Cassandra graduated from the University of Tulsa in 2013 with a B.S. in biology and a minor in fine art. Her undergraduate research efforts included the Bobwhite quail population studies on the Tall Grass Prairie, Neotropical epiphyte natural history and characterization, and population dynamics within Junco hyemalis. After graduation, she joined the UTSW lab of Nobel laureates Drs. Michael Brown and Joseph Goldstein, where she provided technical assistance for research on the cholesterol metabolism pathway and NPC1 disease.
Following her work in the Brown/Goldstein Lab, Cassandra took over the Human Genetics Core Lab at the Eugene McDermott Center for Human Growth and Development, providing campus-wide assistance to genetic research. During her time running the genetics core, Cassie was certified in phlebotomy by the American Medical Technologists and worked closely with PIs to obtain genomic DNA for their genetic studies as well as to maintain a biobank for future research.

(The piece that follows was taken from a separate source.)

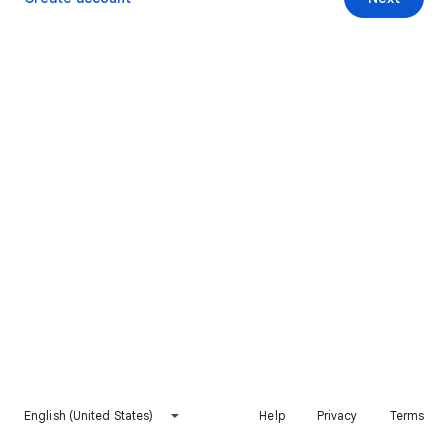
English (United States)
Help
Privacy
Terms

Cassandra joined the Aguilera Lab in March 2021, and hopes to apply her background in genetics and classical molecular protocols with specialization in DNA, RNA, and protein isolation methods, as well as adaptive protocols for transmembrane protein isolations to en vivo and in vitro studies on the tumor microbiome.
Peter received his B.A. in biological sciences from the University of Chicago. As an undergraduate, he worked as a research assistant in Dr. Jun Huang's laboratory investigating peptide-major histocompatibility complex interactions with T cell receptors using super-resolution microscopy.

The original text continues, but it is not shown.